Arbitration vs. Court
Unlike judges, arbitrators are normally selected by the parties to the dispute: the employer and the union. The individual “Grievor,” is not a separate party. The Grievor’s interests are advanced by the union which has the right to proceed, withdraw, or settle the case as long as it represents the Grievor fairly. The union, not the Grievor, appoints and instructs counsel.
Perhaps the biggest difference between labour arbitrations and typical court proceedings is the ongoing relationship between the employer and the union. The parties must continue to coexist after the case is over. In conducting a case for either party, counsel should always be mindful of that relationship and avoid tactics that could unduly damage it.
In arbitrations, each side pays its own costs and shares the cost of the arbitration itself.
Evidence
Arbitrators have the authority to accept or reject evidence that might be admissible in court proceedings. That does not mean, however, that rules of evidence go out the window. For example, arbitrators are unlikely to determine any major issue on the basis of hearsay evidence. Make sure you present evidence properly and have witnesses identify and verify documentary evidence you want entered.
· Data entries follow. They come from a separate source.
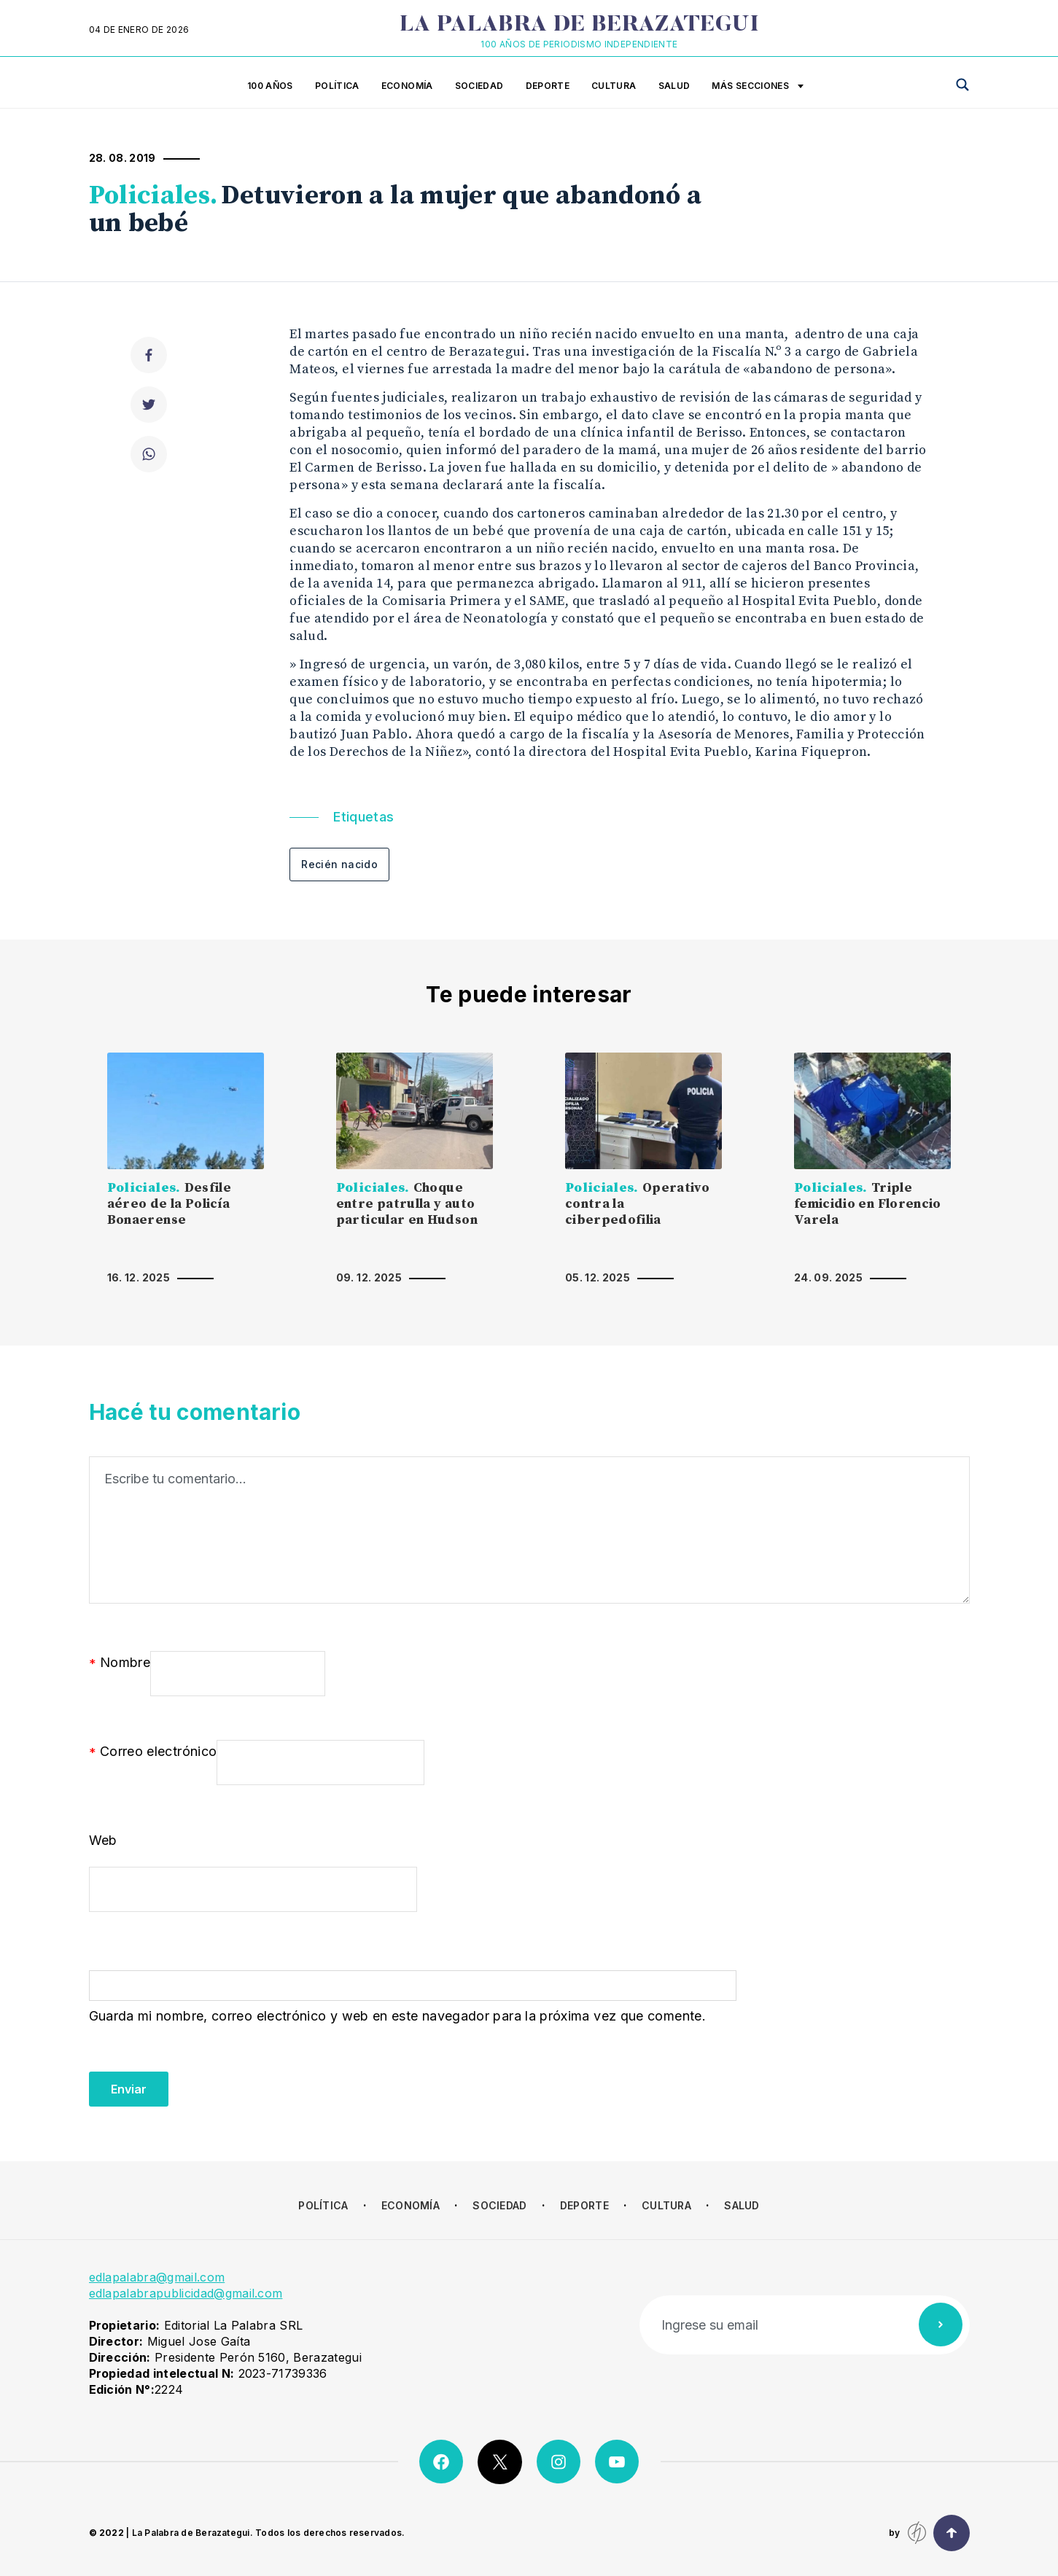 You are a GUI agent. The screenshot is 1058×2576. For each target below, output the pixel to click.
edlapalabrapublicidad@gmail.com (186, 2293)
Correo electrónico (153, 1752)
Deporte (548, 85)
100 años (270, 85)
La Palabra (579, 25)
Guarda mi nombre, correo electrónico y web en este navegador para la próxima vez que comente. (397, 2015)
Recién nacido (339, 864)
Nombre (120, 1663)
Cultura (614, 85)
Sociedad (479, 85)
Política (337, 85)
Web (103, 1840)
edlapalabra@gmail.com (157, 2277)
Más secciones (758, 86)
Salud (674, 85)
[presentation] (200, 2078)
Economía (407, 85) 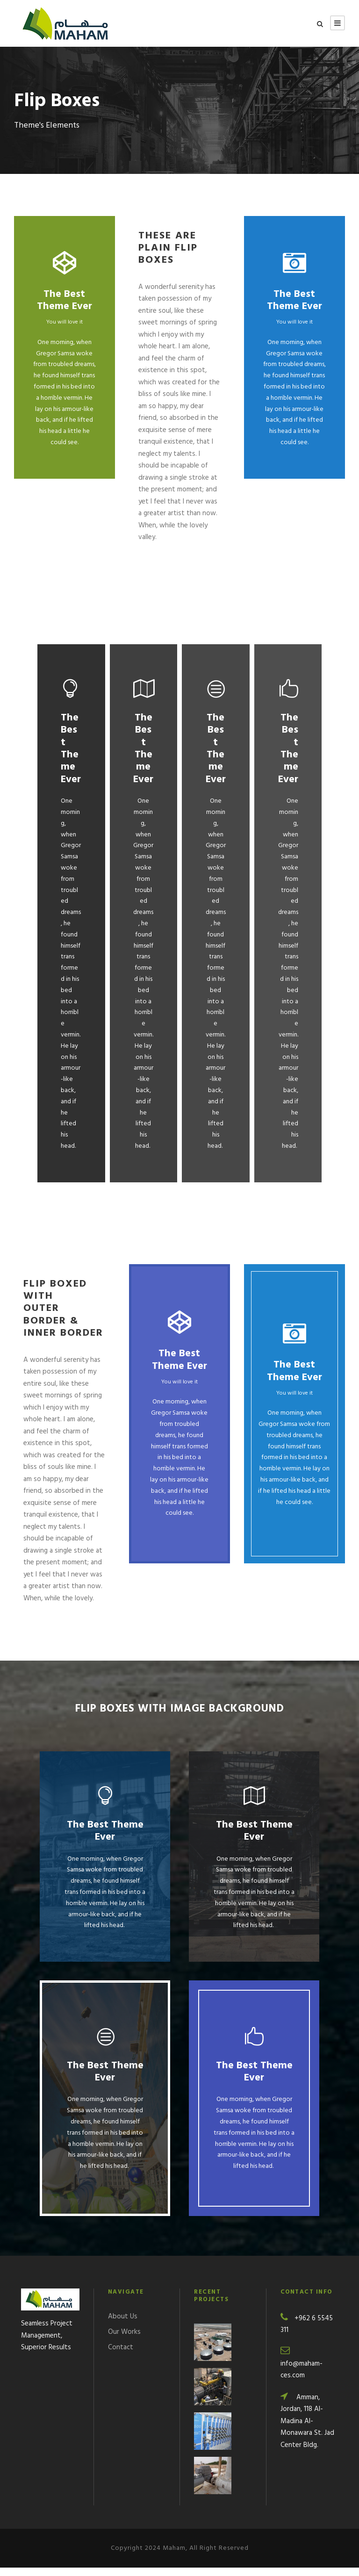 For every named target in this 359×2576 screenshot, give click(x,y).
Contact (120, 2355)
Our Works (124, 2340)
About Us (122, 2325) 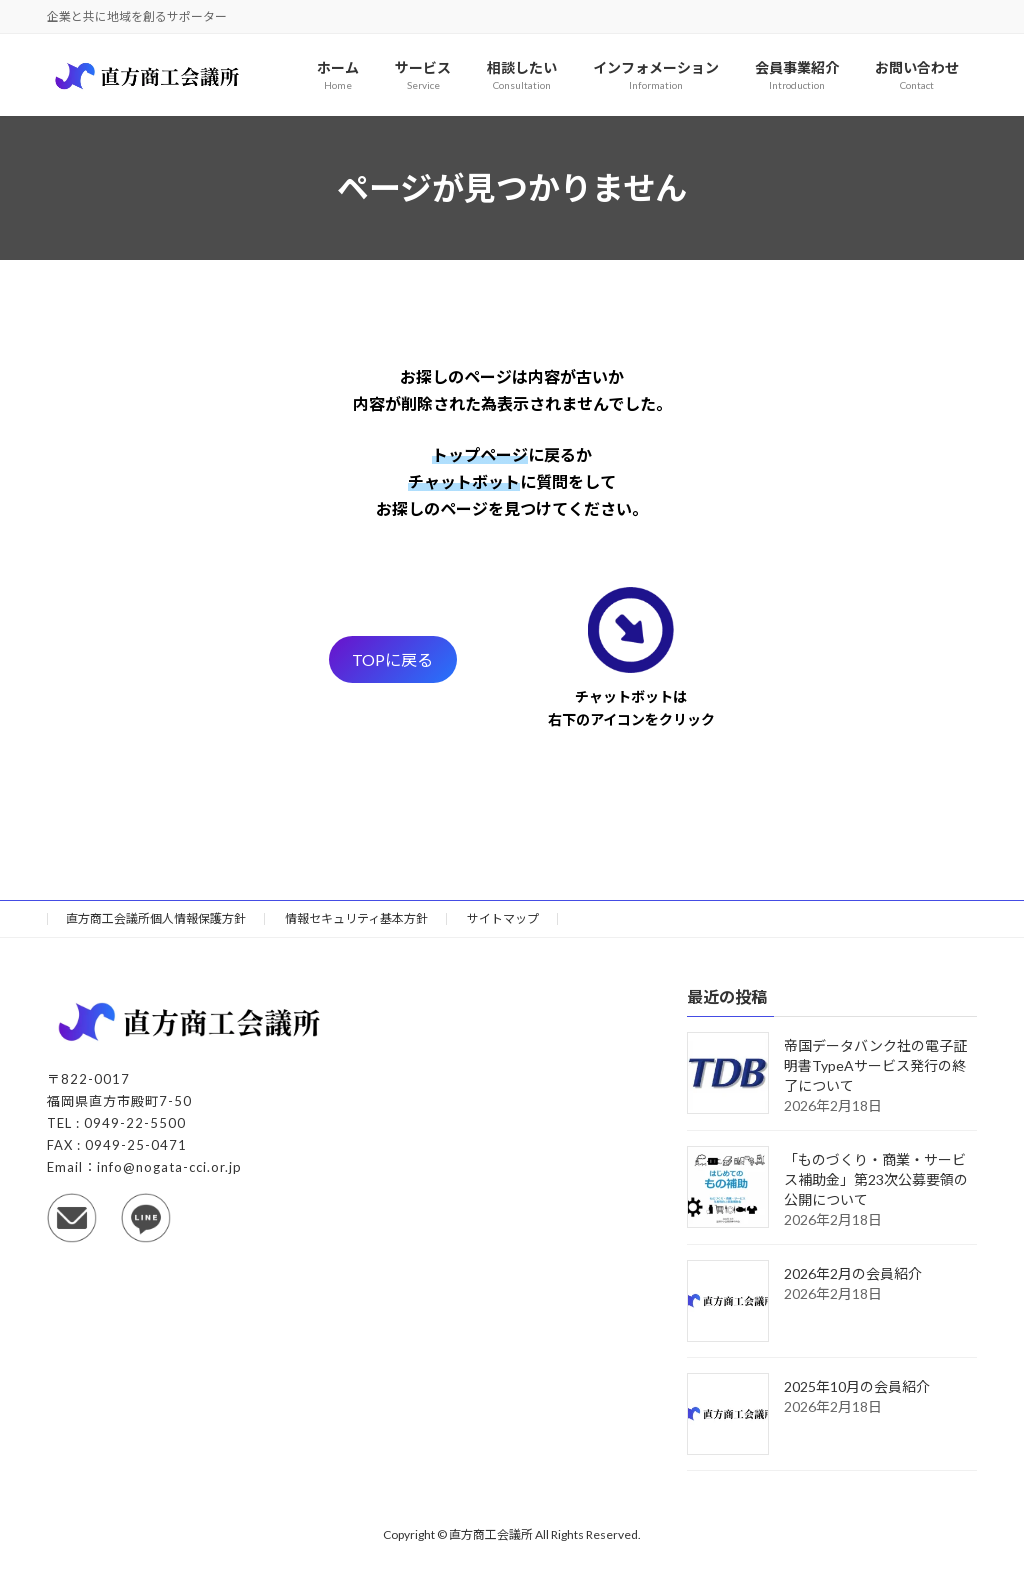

Arbitrations do not have the same pre-hearing mechanisms for discovery that precede trials. However, Case Management Conferences are now mandatory in most cases. During those conferences, the arbitrator may direct the parties to exchange particulars and documents. Be cooperative and thorough in providing particulars to the other party and advise your client to cooperate. There are real risks if you do not, including that evidence may not be admitted or an adjournment may be required.
Conducting the Case
Use your opening to tell the arbitrator what the case is about and what the issues are. Delving into factual minutiae does little good at this stage.
Arbitrators will usually discuss the possibility of resolving the case through mediation. Give advance thought to how the case might be settled and how the arbitrator may assist you in reaching resolution.
During the hearing, be respectful toward the arbitrator, counsel, and witnesses. Belligerence may impress your client but will not advance your case. Try to have a clear cross-examination strategy that is not centred on humiliating the witness. Avoid petty objections and don’t overstate your case. Do not argue with procedural rulings after they are made. When you cross-examine, remember to suggest any anticipated contradictory evidence to allow the witness to justify the contradiction.
The closing argument is your chance not only to bring forth jurisprudence, but to go back to the facts and issues of the case, and tie those elements together. Choose a small number of “themes” and emphasize those.
Your duty as counsel extends not just to your client, but to the process itself. If, for example, you refer cases to arbitration that you know will be withdrawn, you may deprive someone else the opportunity of having a speedy hearing.
Arbitrations are, at the same time, less formal and as formal as court proceedings. The trappings are less formal but preparing your case as if you were going to court will serve you well.